Im building a new canopy for my small 50litre aquarium.

My questions is what I should use to coat the wood with. It will obviously become exposed to extreme humidity for a very long time. Im not interested in seeing my work mould and bend ect. So what should I use?

Some kind of special paint, or some kind of furnish or something?

I hope someone has some experience and can point me in the right direction.


----------



## cwlodarczyk (Sep 18, 2005)

Anything which seals the wood against moisture will be fine. It really depends on how you would like the final product to look. If you decide to paint then the paint should seal on it's own in most cases, if you want to stain the wood you can follow with a coat of polyurethane.


----------



## John N. (Dec 11, 2005)

I've spraypainted my hood, and then added 2 coats of polyurethane to give it that nice polished look. Everything it touches the water falls right off. 

-John N.


----------



## Burks (May 25, 2006)

Sorry to butt in but would something like a computer fan be used to help cool the fixture? Picked up 4 of them (30mm I believe) over the weekend for $1. 12v too.


----------



## hoppycalif (Apr 7, 2005)

Burks said:


> Sorry to butt in but would something like a computer fan be used to help cool the fixture? Picked up 4 of them (30mm I believe) over the weekend for $1. 12v too.
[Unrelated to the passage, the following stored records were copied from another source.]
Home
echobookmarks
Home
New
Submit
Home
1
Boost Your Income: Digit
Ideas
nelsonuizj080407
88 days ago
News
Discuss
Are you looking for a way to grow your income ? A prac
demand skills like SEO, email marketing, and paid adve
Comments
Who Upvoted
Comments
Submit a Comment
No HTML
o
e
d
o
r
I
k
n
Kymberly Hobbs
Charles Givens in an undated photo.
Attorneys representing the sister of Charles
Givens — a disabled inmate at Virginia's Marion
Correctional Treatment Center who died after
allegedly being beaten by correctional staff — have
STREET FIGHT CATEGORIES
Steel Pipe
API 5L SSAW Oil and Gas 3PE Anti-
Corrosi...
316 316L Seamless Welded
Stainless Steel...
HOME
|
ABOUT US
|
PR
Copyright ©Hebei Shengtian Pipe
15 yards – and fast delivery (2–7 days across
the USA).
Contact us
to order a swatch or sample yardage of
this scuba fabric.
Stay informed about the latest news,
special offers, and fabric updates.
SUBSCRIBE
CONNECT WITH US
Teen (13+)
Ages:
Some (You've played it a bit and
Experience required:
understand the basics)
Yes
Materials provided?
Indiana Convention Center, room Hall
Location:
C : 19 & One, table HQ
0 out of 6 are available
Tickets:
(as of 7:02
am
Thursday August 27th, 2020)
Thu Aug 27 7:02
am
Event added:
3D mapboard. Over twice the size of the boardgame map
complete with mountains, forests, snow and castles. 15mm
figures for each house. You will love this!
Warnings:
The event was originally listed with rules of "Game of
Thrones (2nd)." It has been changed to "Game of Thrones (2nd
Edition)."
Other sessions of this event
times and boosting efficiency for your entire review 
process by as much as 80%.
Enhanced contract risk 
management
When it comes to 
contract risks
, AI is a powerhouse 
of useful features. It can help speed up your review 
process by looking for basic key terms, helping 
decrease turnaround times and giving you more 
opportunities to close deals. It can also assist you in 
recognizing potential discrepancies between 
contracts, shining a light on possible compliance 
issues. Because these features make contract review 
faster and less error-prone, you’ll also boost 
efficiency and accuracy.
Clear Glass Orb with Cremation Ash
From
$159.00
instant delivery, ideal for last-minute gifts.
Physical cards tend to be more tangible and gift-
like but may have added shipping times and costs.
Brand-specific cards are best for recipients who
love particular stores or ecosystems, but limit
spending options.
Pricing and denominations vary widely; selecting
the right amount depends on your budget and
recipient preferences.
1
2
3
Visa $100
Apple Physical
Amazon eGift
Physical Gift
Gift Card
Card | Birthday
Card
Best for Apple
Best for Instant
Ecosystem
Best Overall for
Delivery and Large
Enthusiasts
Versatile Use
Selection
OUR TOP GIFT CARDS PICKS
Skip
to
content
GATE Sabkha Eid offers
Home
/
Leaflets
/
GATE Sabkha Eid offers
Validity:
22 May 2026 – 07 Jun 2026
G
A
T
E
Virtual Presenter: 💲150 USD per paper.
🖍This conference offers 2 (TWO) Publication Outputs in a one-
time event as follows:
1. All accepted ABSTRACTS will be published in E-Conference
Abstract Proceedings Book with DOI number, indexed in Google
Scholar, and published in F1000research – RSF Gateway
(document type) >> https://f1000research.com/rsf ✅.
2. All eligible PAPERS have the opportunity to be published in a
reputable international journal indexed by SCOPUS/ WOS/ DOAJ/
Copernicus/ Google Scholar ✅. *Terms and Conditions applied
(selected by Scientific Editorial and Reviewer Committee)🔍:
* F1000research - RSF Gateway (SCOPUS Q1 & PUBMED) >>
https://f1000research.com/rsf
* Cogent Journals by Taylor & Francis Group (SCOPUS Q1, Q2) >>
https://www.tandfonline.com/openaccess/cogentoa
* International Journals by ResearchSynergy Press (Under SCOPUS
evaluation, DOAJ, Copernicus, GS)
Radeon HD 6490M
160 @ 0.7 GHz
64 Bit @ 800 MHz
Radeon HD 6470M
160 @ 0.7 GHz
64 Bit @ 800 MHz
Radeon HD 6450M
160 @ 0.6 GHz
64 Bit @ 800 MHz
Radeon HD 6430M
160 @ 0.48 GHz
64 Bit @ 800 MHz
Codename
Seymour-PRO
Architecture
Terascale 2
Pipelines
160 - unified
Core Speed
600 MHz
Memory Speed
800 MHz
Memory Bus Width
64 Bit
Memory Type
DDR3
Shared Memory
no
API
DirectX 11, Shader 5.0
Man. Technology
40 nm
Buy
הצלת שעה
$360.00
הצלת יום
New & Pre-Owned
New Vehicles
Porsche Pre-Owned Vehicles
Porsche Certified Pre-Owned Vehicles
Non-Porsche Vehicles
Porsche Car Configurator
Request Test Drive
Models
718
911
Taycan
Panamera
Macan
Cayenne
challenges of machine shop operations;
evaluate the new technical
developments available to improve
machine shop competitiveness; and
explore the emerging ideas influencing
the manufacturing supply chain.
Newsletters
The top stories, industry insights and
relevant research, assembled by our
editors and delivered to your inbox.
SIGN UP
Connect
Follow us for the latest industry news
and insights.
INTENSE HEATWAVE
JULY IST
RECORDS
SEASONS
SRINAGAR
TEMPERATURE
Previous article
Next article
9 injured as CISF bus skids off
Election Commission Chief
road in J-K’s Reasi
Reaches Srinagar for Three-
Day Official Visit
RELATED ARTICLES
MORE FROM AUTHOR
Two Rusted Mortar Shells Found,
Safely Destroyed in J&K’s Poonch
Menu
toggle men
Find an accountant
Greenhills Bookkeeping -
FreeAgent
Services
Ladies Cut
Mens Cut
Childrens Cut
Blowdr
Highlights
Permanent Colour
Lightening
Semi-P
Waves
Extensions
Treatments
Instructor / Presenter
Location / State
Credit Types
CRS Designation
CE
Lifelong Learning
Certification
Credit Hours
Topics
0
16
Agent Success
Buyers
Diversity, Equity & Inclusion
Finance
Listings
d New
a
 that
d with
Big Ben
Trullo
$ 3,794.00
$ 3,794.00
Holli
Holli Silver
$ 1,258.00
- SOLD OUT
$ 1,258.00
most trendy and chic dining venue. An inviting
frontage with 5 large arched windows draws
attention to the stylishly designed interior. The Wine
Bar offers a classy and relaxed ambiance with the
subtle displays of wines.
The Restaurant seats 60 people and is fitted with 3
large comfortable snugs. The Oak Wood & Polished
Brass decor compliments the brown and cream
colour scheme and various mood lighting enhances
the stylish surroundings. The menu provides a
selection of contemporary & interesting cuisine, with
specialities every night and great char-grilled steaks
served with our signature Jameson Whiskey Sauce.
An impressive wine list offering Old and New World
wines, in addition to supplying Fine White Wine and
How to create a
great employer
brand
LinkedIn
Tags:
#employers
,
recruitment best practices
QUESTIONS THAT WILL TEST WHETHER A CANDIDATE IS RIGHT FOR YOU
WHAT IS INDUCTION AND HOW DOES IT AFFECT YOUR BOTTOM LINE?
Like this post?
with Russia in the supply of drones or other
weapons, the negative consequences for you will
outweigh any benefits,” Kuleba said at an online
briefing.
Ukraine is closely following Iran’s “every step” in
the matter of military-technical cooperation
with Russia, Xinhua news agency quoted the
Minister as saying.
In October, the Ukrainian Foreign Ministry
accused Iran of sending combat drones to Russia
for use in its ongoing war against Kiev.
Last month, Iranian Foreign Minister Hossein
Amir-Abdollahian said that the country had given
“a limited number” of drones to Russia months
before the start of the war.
Yes, a small computer fan in the end of the hood, aimed at the water, will do a lot to cool the fixture as well as the water. That is assuming there are ample vent holes in the hood. I use a 40 mm diameter one.


----------



## PapaLoc (Mar 5, 2006)

Polyurethane...

Well, when I finally get my local Danish paint store to understand what that is i'm home free 

Thanks for the replies guys, no bad excuses now, the unfinished project has been sitting in my basement for too long now


----------



## bpimm (Jun 12, 2006)

I use west systems Marine epoxy. mix it then thin it down with about 25% acetone brush it on and it will penetrate into the wood and seal it very good. I make my own wood trim to replace the plastic junk that comes on the tanks and have had no problems with the epoxy. The other benefit of epoxy is it will penetrate any joints that may not be perfect and strengthen them also. you can stain the wood first if you want a natural finish or you can paint over it. it doesn't lay down as good as other finishes so you need to sand it smooth then apply a coat of poly. or finish of your choice. I've had poly fail at the joints but so far not the epoxy. Drawbacks are its harder to work with, and it's expensive.

Good Luck
Brian


----------



## hoppycalif (Apr 7, 2005)

One more suggestion: Try very hard to decide on all of the cut outs you will need before you finish it. It is a royal pain to have to go back and touch up the raw wood when you make a new cut out later.


----------



## PapaLoc (Mar 5, 2006)

Duly noted.


----------



## jeff63851 (Feb 23, 2005)

Burks said:


> Sorry to butt in but would something like a computer fan be used to help cool the fixture? Picked up 4 of them (30mm I believe) over the weekend for $1. 12v too.


Where did you get them?


----------



## Burks (May 25, 2006)

jeff63851 said:


> Where did you get them?


Flea market in Tiffin


----------